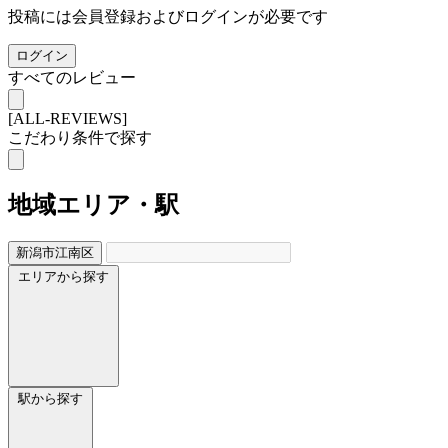
投稿には会員登録およびログインが必要です
ログイン
すべてのレビュー
[ALL-REVIEWS]
こだわり条件で探す
地域
エリア・駅
新潟市江南区
エリアから探す
駅から探す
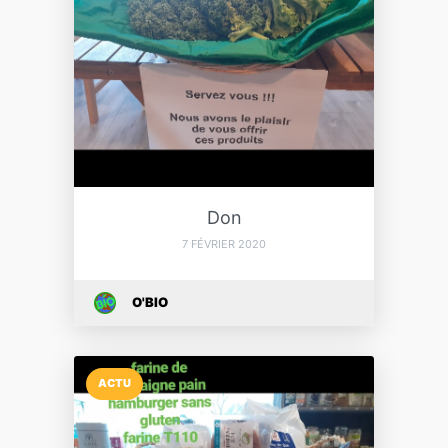
Don
7 FÉVRIER 2020
O'BIO
ACTU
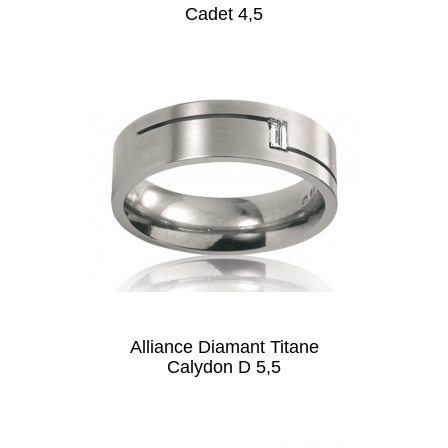
Cadet 4,5
Alliance Diamant Titane
Calydon D 5,5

|---|

All entries must be output unchanged, with every picture omitted.

Result
投稿には会員登録およびログインが必要です
ログイン
すべてのレビュー
[ALL-REVIEWS]
こだわり条件で探す
地域
エリア・駅
新潟市江南区
エリアから探す
駅から探す
Don
7 FÉVRIER 2020
O'BIO
ACTU
Cadet 4,5
Alliance Diamant Titane
Calydon D 5,5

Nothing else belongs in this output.